Royall Moore's passion for fungi funds students

Royall Moore
Provided
Royall Moore, who died in 2014, left $500,000 to Cornell University to be used for the study of fungi. Though he never received a degree from Cornell, he did do postdoctoral research at the university.

Provided
This drawing, published in 1962 and based on work Moore did at Cornell, described a new genus of fungi called Hiospira, which has spiral spores.

He’s remembered as a dedicated mycologist, a generous brother and a “sweet and down-to-earth” mentor – and now the late Royall Tyler Moore will be remembered by generations of Cornell students as the man who helped make their future in fungi possible.

Moore, an Ithaca-area native who worked as a post-doctoral researcher at Cornell University in the 1960s, died Aug. 17, 2014, in Northern Ireland. He bequeathed almost $500,000 to his former academic home to help students continue the work he loved.

“It just blew me away,” said Kathie Hodge, associate professor of mycology and, since 2011, a digital pen pal of Moore’s. “In his field, he was great, he was a pro. And he was just sweet and down-to-earth.”

A graduate of Michigan State College and Harvard University, Moore never received a degree from Cornell, although he came from a family of Cornellians.
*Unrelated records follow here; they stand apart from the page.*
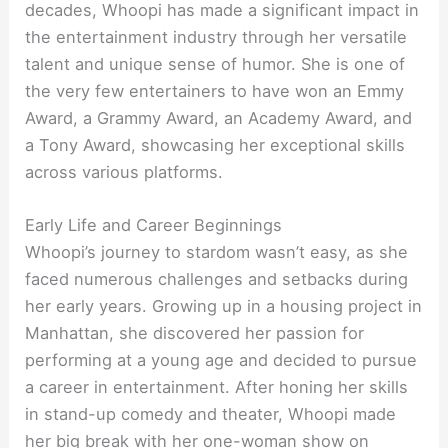
decades, Whoopi has made a significant impact in
the entertainment industry through her versatile
talent and unique sense of humor. She is one of
the very few entertainers to have won an Emmy
Award, a Grammy Award, an Academy Award, and
a Tony Award, showcasing her exceptional skills
across various platforms.
Early Life and Career Beginnings
Whoopi’s journey to stardom wasn’t easy, as she
faced numerous challenges and setbacks during
her early years. Growing up in a housing project in
Manhattan, she discovered her passion for
performing at a young age and decided to pursue
a career in entertainment. After honing her skills
in stand-up comedy and theater, Whoopi made
her big break with her one-woman show on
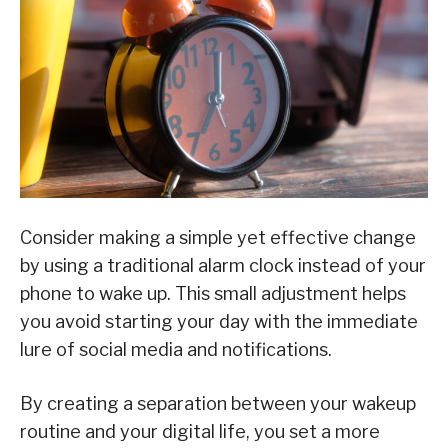
Consider making a simple yet effective change
by using a traditional alarm clock instead of your
phone to wake up. This small adjustment helps
you avoid starting your day with the immediate
lure of social media and notifications.
By creating a separation between your wakeup
routine and your digital life, you set a more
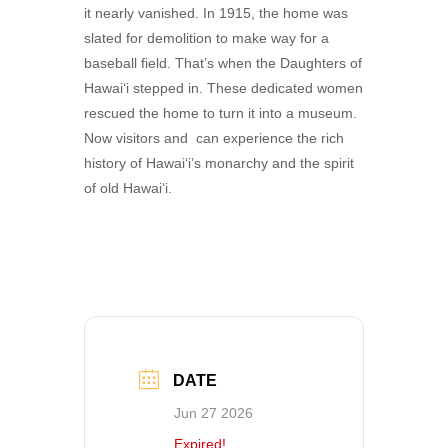
it nearly vanished. In 1915, the home was
slated for demolition to make way for a
baseball field. That’s when the Daughters of
Hawai‘i stepped in. These dedicated women
rescued the home to turn it into a museum.
Now visitors and can experience the rich
history of Hawai‘i’s monarchy and the spirit
of old Hawai‘i.
DATE
Jun 27 2026
Expired!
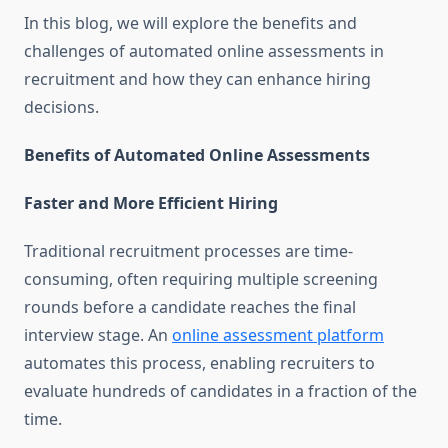
In this blog, we will explore the benefits and
challenges of automated online assessments in
recruitment and how they can enhance hiring
decisions.
Benefits of Automated Online Assessments
Faster and More Efficient Hiring
Traditional recruitment processes are time-
consuming, often requiring multiple screening
rounds before a candidate reaches the final
interview stage. An
online assessment platform
automates this process, enabling recruiters to
evaluate hundreds of candidates in a fraction of the
time.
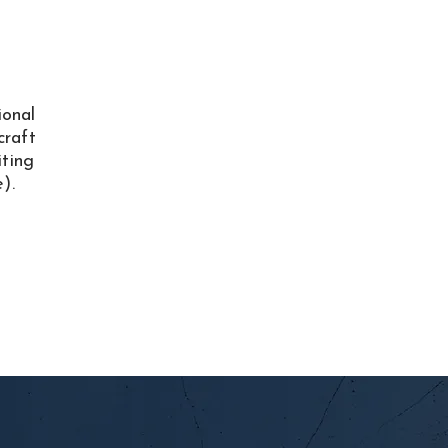
ional
craft
iting
).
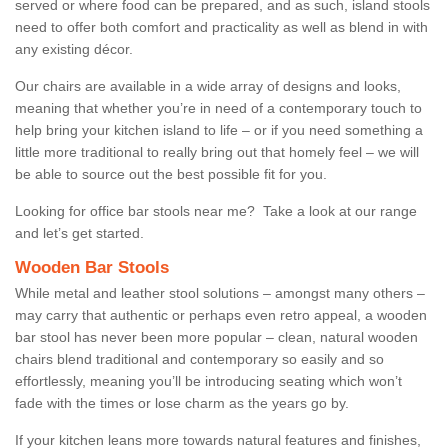
served or where food can be prepared, and as such, island stools
need to offer both comfort and practicality as well as blend in with
any existing décor.
Our chairs are available in a wide array of designs and looks,
meaning that whether you’re in need of a contemporary touch to
help bring your kitchen island to life – or if you need something a
little more traditional to really bring out that homely feel – we will
be able to source out the best possible fit for you.
Looking for office bar stools near me? Take a look at our range
and let’s get started.
Wooden Bar Stools
While metal and leather stool solutions – amongst many others –
may carry that authentic or perhaps even retro appeal, a wooden
bar stool has never been more popular – clean, natural wooden
chairs blend traditional and contemporary so easily and so
effortlessly, meaning you’ll be introducing seating which won’t
fade with the times or lose charm as the years go by.
If your kitchen leans more towards natural features and finishes,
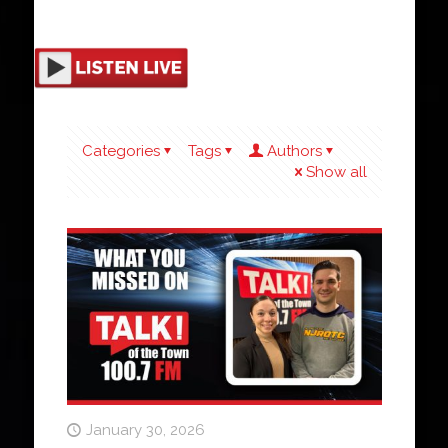
Categories
Tags
Authors
Show all
January 30, 2026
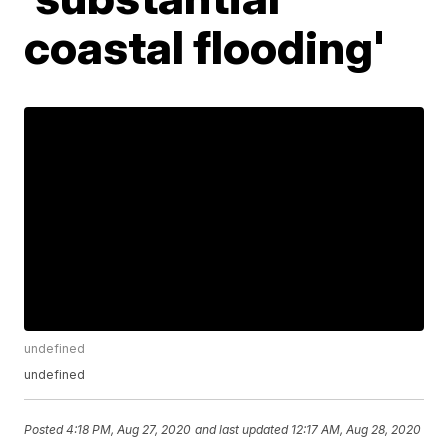
coastal flooding'
undefined
undefined
Posted
4:18 PM, Aug 27, 2020
and last updated
12:17 AM, Aug 28, 2020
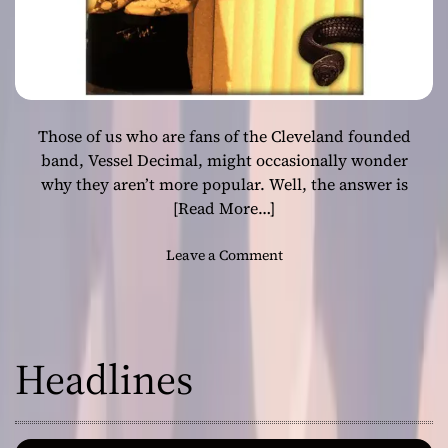
Those of us who are fans of the Cleveland founded
band, Vessel Decimal, might occasionally wonder
why they aren’t more popular. Well, the answer is
[Read More…]
o
Leave a Comment
n
V
e
s
Headlines
s
e
l
D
His mother, Frances Goodnough ’25, studied English and his father, Ulric Moore ’25, earned a degree in dramatics before becoming a research associate at the Behavior Farm Laboratory of his brother-in-law, Howard Scott Liddell, and earning a doctorate in 1931. The same year Moore received his doctorate from Harvard, 1962, younger bother Kent Moore earned his bachelor’s in fine arts high above Cayuga’s waters.

“He was a good brother,” said Kent, an artist who still lives and works in Ithaca. “He was sentimental, thoughtful … the guy who always made Christmas happen.”

Along with a powerful intellect and his flair for art, Kent Moore said his brother had an early passion for botany as a student at Ithaca High School. He pursued chemistry as an undergrad at Michigan State College, then began graduate work on the taxonomy of fungi at the University of Iowa before joining the Army. In addition to working at Cornell with celebrated mycology professor Richard Korf, Royall Moore did post-doc work at the University of California, Berkeley, and was an assistant professor at North Carolina State University at Raleigh before accepting a post at Ulster University at Coleraine, Northern Ireland, in 1972.

There, Hodge said, Royall Moore built his academic legacy as a careful and steadfast chronicler of new fungi, their structure and their classification. A faculty member in Ulster’s Applied Biological and Chemical Sciences School, Hodge said Royall Moore took advantage of Northern Ireland’s famously fungi-friendly weather, building a catalogue of research that mycologists rely upon today. Before he retired, Royall Moore earned a post on the editorial board of the peer-review journal Mycologist and the Benefactor’s Medal from the British Mycology Society.

Hodge said Royall Moore’s gift will be administered through the Plant Pathology and Plant-Microbe Biology section of the School of Integrated Plant Science in the College of Agriculture and Life Sciences. The precise mechanics of how the gift will be used are still being developed. But Hodge said one thing is certain: Royall Moore’s desire to support students of mycology for generations to come will be honored.

Royall Moore, who died at 83, never married (“came close a couple of times”) and had no children, Kent Moore said. He built his wealth by applying his careful intellect to another passion: investing. But exploring and studying the fungi around him was always Royall Moore’s first love.

“This was his legacy, what he wanted,” Kent said. “He loved it, and his idea was that the study of mycology might continue to benefit mankind.”

John Carberry is managing editor of the College of Agriculture and Life Sciences.